- _The task_: Find the string "Given" in the entries and copy each line that has it.

- _Source information_:
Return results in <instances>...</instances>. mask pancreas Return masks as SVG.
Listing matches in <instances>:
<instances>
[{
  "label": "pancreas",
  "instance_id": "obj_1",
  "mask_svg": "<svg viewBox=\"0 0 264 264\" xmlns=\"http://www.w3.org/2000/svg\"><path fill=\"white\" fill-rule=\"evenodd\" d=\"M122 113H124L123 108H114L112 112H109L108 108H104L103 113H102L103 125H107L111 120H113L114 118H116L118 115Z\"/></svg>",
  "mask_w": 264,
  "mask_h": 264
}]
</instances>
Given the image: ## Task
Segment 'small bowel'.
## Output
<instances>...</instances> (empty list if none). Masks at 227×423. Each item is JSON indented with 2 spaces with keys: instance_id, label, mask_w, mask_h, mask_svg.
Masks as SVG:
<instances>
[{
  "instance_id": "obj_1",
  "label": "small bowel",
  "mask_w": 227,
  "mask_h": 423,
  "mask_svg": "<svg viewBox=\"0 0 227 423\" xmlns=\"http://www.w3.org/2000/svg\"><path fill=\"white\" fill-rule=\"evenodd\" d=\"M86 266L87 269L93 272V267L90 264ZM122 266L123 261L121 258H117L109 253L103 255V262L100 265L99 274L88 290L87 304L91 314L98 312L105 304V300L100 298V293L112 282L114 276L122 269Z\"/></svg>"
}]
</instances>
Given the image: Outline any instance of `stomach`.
...
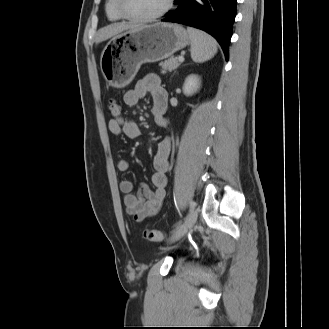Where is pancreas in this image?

- _Solution for this task_:
Given the image: ## Task
Given the image: Outline any instance of `stomach`.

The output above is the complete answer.